Like Berlin, this is one city is one despite straddling an old Cold War frontier, but unlike Berlin it remains in two separate states. Nicosia in Cyprus is also a divided capital, but this is in contravention of UN resolutions and international law.
In recent weeks it was announced the city has been chosen as the European Capital of Culture for 2025, alongside the German city of Chemnitz, known in East Germany during the Cold War era as Karl-Marx-Stadt.
Galway and Rijeka in Croatia were the European Capitals of Culture last year, and this year’s Capitals of Culture are Elefsina in Greece, Timisoara in Romania and Novi Sad in Serbia.
Gorizia and Nova Gorica applied as one, single urban area as the candidate for 2025 in a unique gesture of cross-border co-operation. Together, these two cities will be the first capital of a region that stretches across two countries.
The mayors say this this gives the two cities the opportunity to become an important point in the EU as ‘the hub of the cross-border region.’
After the collapse of Yugoslavia, the frontier dividing Gorizia remained in place until Slovenia became part of the Schengen Agreement on 21 December 2007.
Today, the border between Italy and Slovenia is almost invisible, an artificial line that slices through Gorizia and Nova Gorica. The most celebrated border crossing is at Europa Square, an open pedestrian square in front of the Transalpina railway station. But there are other border crossings between Gorizia and Nova Gorica, for the border is a straight line that ignores the natural contours and bends in the streets and buildings, still seen in the remains of a fence that once ran across streets and even divided gardens.
Today, the two towns form one conurbation that also includes the Slovenian municipality of Šempeter-Vrtojba.

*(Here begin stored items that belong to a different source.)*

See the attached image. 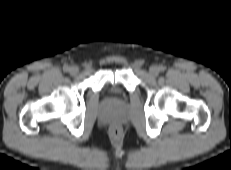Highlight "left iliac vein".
<instances>
[{
    "instance_id": "left-iliac-vein-1",
    "label": "left iliac vein",
    "mask_w": 231,
    "mask_h": 170,
    "mask_svg": "<svg viewBox=\"0 0 231 170\" xmlns=\"http://www.w3.org/2000/svg\"><path fill=\"white\" fill-rule=\"evenodd\" d=\"M149 74L156 77L159 74V68L157 66H151L149 69Z\"/></svg>"
}]
</instances>
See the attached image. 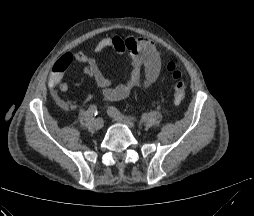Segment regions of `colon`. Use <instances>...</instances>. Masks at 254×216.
<instances>
[{"mask_svg":"<svg viewBox=\"0 0 254 216\" xmlns=\"http://www.w3.org/2000/svg\"><path fill=\"white\" fill-rule=\"evenodd\" d=\"M56 65H59L61 68H66L65 63L57 62ZM55 65V66H56ZM167 71L171 74L172 79L174 80V88H173V99L176 104H180L184 101L186 97V85L183 80L182 72L177 68L175 63L169 62L167 63Z\"/></svg>","mask_w":254,"mask_h":216,"instance_id":"1","label":"colon"}]
</instances>
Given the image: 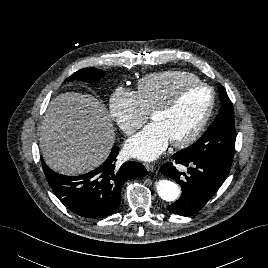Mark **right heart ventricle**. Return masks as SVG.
I'll list each match as a JSON object with an SVG mask.
<instances>
[{"label": "right heart ventricle", "instance_id": "obj_1", "mask_svg": "<svg viewBox=\"0 0 268 268\" xmlns=\"http://www.w3.org/2000/svg\"><path fill=\"white\" fill-rule=\"evenodd\" d=\"M199 81L184 70H164L147 74L137 82V92L147 111L162 105L182 84Z\"/></svg>", "mask_w": 268, "mask_h": 268}]
</instances>
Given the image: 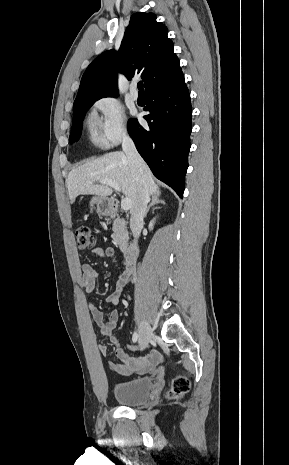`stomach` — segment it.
Wrapping results in <instances>:
<instances>
[{
  "label": "stomach",
  "mask_w": 289,
  "mask_h": 465,
  "mask_svg": "<svg viewBox=\"0 0 289 465\" xmlns=\"http://www.w3.org/2000/svg\"><path fill=\"white\" fill-rule=\"evenodd\" d=\"M90 206L91 209L96 208L99 215H107L110 212L111 203L107 197L98 196L92 198Z\"/></svg>",
  "instance_id": "0dacf381"
}]
</instances>
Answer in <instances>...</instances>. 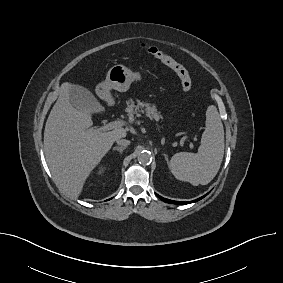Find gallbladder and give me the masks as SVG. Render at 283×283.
Instances as JSON below:
<instances>
[{"label":"gallbladder","instance_id":"obj_1","mask_svg":"<svg viewBox=\"0 0 283 283\" xmlns=\"http://www.w3.org/2000/svg\"><path fill=\"white\" fill-rule=\"evenodd\" d=\"M71 104L79 110L99 108V104L86 88L73 85L69 90Z\"/></svg>","mask_w":283,"mask_h":283}]
</instances>
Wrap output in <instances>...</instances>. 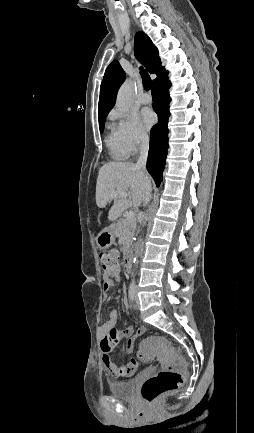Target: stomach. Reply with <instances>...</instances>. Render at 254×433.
Segmentation results:
<instances>
[{
  "label": "stomach",
  "mask_w": 254,
  "mask_h": 433,
  "mask_svg": "<svg viewBox=\"0 0 254 433\" xmlns=\"http://www.w3.org/2000/svg\"><path fill=\"white\" fill-rule=\"evenodd\" d=\"M115 241V229L113 227H108L102 230L97 238L96 243L100 249L109 248Z\"/></svg>",
  "instance_id": "stomach-1"
}]
</instances>
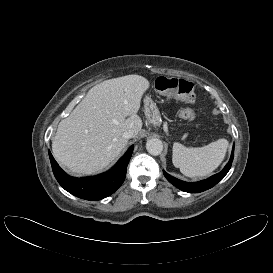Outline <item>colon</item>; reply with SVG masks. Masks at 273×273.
<instances>
[{"instance_id": "obj_1", "label": "colon", "mask_w": 273, "mask_h": 273, "mask_svg": "<svg viewBox=\"0 0 273 273\" xmlns=\"http://www.w3.org/2000/svg\"><path fill=\"white\" fill-rule=\"evenodd\" d=\"M156 87L161 93L180 99L187 104L195 102L194 85L187 80L159 77L156 81ZM179 116L185 120H193L195 113L192 109L184 107L179 111Z\"/></svg>"}]
</instances>
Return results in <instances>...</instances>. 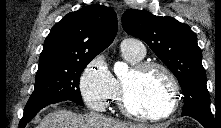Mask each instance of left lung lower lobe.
Masks as SVG:
<instances>
[{"label":"left lung lower lobe","mask_w":221,"mask_h":128,"mask_svg":"<svg viewBox=\"0 0 221 128\" xmlns=\"http://www.w3.org/2000/svg\"><path fill=\"white\" fill-rule=\"evenodd\" d=\"M182 116H190L197 121H199L205 128H215L217 127V121H215V118L213 115H204V114H198V113H193V114H187V115H182Z\"/></svg>","instance_id":"1"}]
</instances>
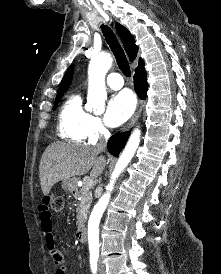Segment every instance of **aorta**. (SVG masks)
<instances>
[{
	"label": "aorta",
	"instance_id": "aorta-1",
	"mask_svg": "<svg viewBox=\"0 0 221 274\" xmlns=\"http://www.w3.org/2000/svg\"><path fill=\"white\" fill-rule=\"evenodd\" d=\"M112 57L103 55L91 59L88 68V97L87 104L90 109L95 112L104 108L106 93H105V75L112 65ZM141 131L136 128L120 155L115 169L112 173L109 184L106 186V193L99 199L94 206L88 222V243L91 254L99 253V223L105 211L114 188V183L118 176L124 171L134 156L139 143Z\"/></svg>",
	"mask_w": 221,
	"mask_h": 274
}]
</instances>
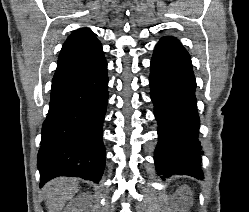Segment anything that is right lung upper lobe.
<instances>
[{
    "mask_svg": "<svg viewBox=\"0 0 249 212\" xmlns=\"http://www.w3.org/2000/svg\"><path fill=\"white\" fill-rule=\"evenodd\" d=\"M102 46L94 33L88 29L74 31L65 41L55 75H59L91 63L102 56Z\"/></svg>",
    "mask_w": 249,
    "mask_h": 212,
    "instance_id": "obj_1",
    "label": "right lung upper lobe"
}]
</instances>
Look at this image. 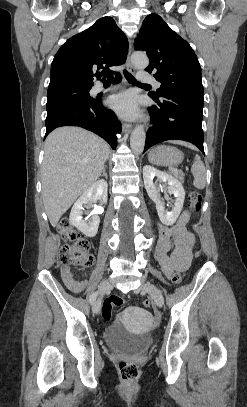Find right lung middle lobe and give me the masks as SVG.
I'll use <instances>...</instances> for the list:
<instances>
[{
  "label": "right lung middle lobe",
  "instance_id": "right-lung-middle-lobe-1",
  "mask_svg": "<svg viewBox=\"0 0 247 407\" xmlns=\"http://www.w3.org/2000/svg\"><path fill=\"white\" fill-rule=\"evenodd\" d=\"M91 87L66 86L47 91V108L67 102H92L95 99L90 97Z\"/></svg>",
  "mask_w": 247,
  "mask_h": 407
}]
</instances>
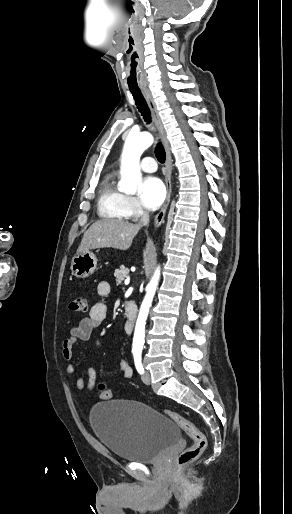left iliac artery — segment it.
<instances>
[{
  "mask_svg": "<svg viewBox=\"0 0 292 514\" xmlns=\"http://www.w3.org/2000/svg\"><path fill=\"white\" fill-rule=\"evenodd\" d=\"M133 356H134V363H135L136 370L138 371L139 374H143L144 368H143L142 361H141L142 360L141 353L134 352Z\"/></svg>",
  "mask_w": 292,
  "mask_h": 514,
  "instance_id": "1",
  "label": "left iliac artery"
}]
</instances>
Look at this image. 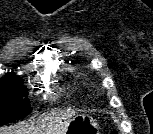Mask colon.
Masks as SVG:
<instances>
[{"label": "colon", "instance_id": "5ec220e1", "mask_svg": "<svg viewBox=\"0 0 153 134\" xmlns=\"http://www.w3.org/2000/svg\"><path fill=\"white\" fill-rule=\"evenodd\" d=\"M108 134H117V133L113 131V132H110V133H108Z\"/></svg>", "mask_w": 153, "mask_h": 134}]
</instances>
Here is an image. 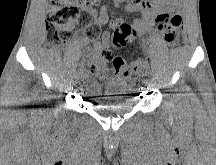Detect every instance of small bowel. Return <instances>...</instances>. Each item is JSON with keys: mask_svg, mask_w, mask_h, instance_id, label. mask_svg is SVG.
<instances>
[{"mask_svg": "<svg viewBox=\"0 0 216 165\" xmlns=\"http://www.w3.org/2000/svg\"><path fill=\"white\" fill-rule=\"evenodd\" d=\"M115 5L126 3L125 9L129 12H140L142 18L133 22L132 28L135 30L134 38L144 34L152 25L154 19L167 13L170 9H176L180 6L181 0H113ZM90 14L94 17V22L99 26L109 23L108 10L106 7H101L99 10L90 9ZM122 23V20L110 22L112 27H116ZM110 44V32L105 31L102 35L101 41L94 44V51L99 53L105 50ZM124 76L128 74L119 73Z\"/></svg>", "mask_w": 216, "mask_h": 165, "instance_id": "1", "label": "small bowel"}]
</instances>
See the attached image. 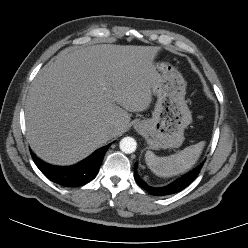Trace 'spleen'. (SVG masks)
<instances>
[{
	"label": "spleen",
	"instance_id": "obj_1",
	"mask_svg": "<svg viewBox=\"0 0 248 248\" xmlns=\"http://www.w3.org/2000/svg\"><path fill=\"white\" fill-rule=\"evenodd\" d=\"M205 142L186 147L170 156L159 157L152 151H147L145 160L152 172L160 177H171L189 170L198 160Z\"/></svg>",
	"mask_w": 248,
	"mask_h": 248
}]
</instances>
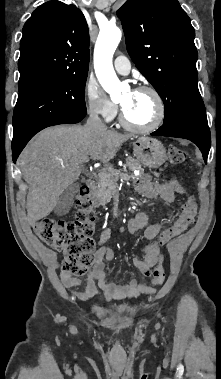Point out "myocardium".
I'll list each match as a JSON object with an SVG mask.
<instances>
[{"mask_svg": "<svg viewBox=\"0 0 221 379\" xmlns=\"http://www.w3.org/2000/svg\"><path fill=\"white\" fill-rule=\"evenodd\" d=\"M136 92L149 93L154 98L155 103H156V115H155L154 120L150 124L145 125V126H140V125L133 124V123H131L127 119V117H126V115L124 113L123 108H121V111H120V123L125 128H127L128 130H131V131H134V132H138V133L153 132L156 129H158L161 126V124L163 123V121H164V118H165V103H164V100H163L161 94L159 93V91L156 88H154L152 86H149V85H142V86L138 87L136 89Z\"/></svg>", "mask_w": 221, "mask_h": 379, "instance_id": "1", "label": "myocardium"}]
</instances>
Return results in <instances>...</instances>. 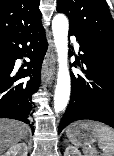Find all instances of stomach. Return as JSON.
Returning <instances> with one entry per match:
<instances>
[{"label":"stomach","mask_w":114,"mask_h":156,"mask_svg":"<svg viewBox=\"0 0 114 156\" xmlns=\"http://www.w3.org/2000/svg\"><path fill=\"white\" fill-rule=\"evenodd\" d=\"M69 141L84 148H91V146L98 140V136L92 129H87L83 126V122H77L70 125L66 130Z\"/></svg>","instance_id":"stomach-1"}]
</instances>
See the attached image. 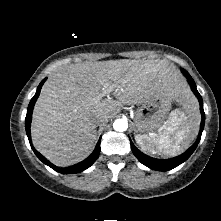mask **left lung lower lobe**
<instances>
[{
    "label": "left lung lower lobe",
    "mask_w": 221,
    "mask_h": 221,
    "mask_svg": "<svg viewBox=\"0 0 221 221\" xmlns=\"http://www.w3.org/2000/svg\"><path fill=\"white\" fill-rule=\"evenodd\" d=\"M182 72L184 73V75L188 79V82L191 85L192 91L194 92V94L196 95V97L198 98L199 103H200V111H201V115H202V120H201V124H200V131H199L197 141L182 155L171 158V159H166V160L155 159V158H152V157H149V156L143 154L130 141L132 152L137 157V159L145 166H147L151 169L157 170V171L164 172V171L171 170V169L177 167L178 165H180L181 163H183L184 161H186L191 156V154L194 152L196 147L198 146L200 139H201L202 131L204 128L205 113L203 110L202 97L199 94V92L197 91L195 82L192 79V77L189 75V73L186 72L184 69H182Z\"/></svg>",
    "instance_id": "obj_1"
}]
</instances>
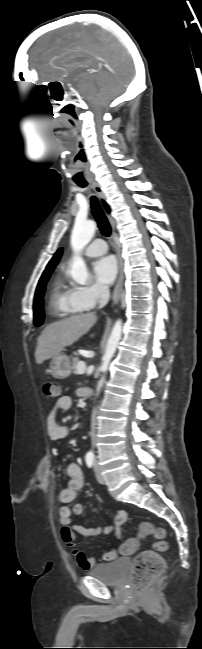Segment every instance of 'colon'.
Instances as JSON below:
<instances>
[{"label":"colon","mask_w":202,"mask_h":649,"mask_svg":"<svg viewBox=\"0 0 202 649\" xmlns=\"http://www.w3.org/2000/svg\"><path fill=\"white\" fill-rule=\"evenodd\" d=\"M43 392L46 397L58 398L61 394V387L55 381H48L43 385ZM150 536L156 539L153 549L139 553L132 565L130 577L133 586L138 590L146 589L164 570V561L160 552L165 551L168 546L166 532L163 528L155 527L148 521H142L137 526L135 538L122 546L124 553L133 552L138 540Z\"/></svg>","instance_id":"1"}]
</instances>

Since May 2011, these three towns are joined in a common trans-border metropolitan zone, administered by a joint administration board.
As I stepped between three towns and two countries, no-one asked me for a passport, no-one asked me to take my place in a queue, asked for my identity, or sought my opinion on who should be in the European Union and who should be out.
Perhaps the most creative and inviting borders are the ones that invite us to step out of our safe space to enrich our cultural experiences and to appreciate diversity and pluralism in our own lives. And, conversely, the worst borders must be those I set up in my own mind, to exclude others and to put fences around my own inner, and all too comfortable prejudices.